→ **Problem**
The expected output is a copy of every line in the records with the string "materials".

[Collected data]
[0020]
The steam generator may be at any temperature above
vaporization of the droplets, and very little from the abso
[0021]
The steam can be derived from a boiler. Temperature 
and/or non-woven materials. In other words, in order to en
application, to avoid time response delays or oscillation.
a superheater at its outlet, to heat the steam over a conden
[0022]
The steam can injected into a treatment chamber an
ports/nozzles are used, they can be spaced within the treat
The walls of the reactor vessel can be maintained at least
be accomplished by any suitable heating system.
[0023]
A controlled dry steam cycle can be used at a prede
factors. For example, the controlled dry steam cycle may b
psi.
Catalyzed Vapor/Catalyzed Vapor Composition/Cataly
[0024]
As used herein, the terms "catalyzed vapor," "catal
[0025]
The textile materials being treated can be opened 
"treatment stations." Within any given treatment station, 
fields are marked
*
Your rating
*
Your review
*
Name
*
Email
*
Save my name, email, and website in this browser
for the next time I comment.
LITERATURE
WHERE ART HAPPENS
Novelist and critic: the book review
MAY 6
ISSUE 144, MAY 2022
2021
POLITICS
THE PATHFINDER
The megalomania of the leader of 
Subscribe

→ **Exercise response**
and/or non-woven materials. In other words, in order to en
The textile materials being treated can be opened 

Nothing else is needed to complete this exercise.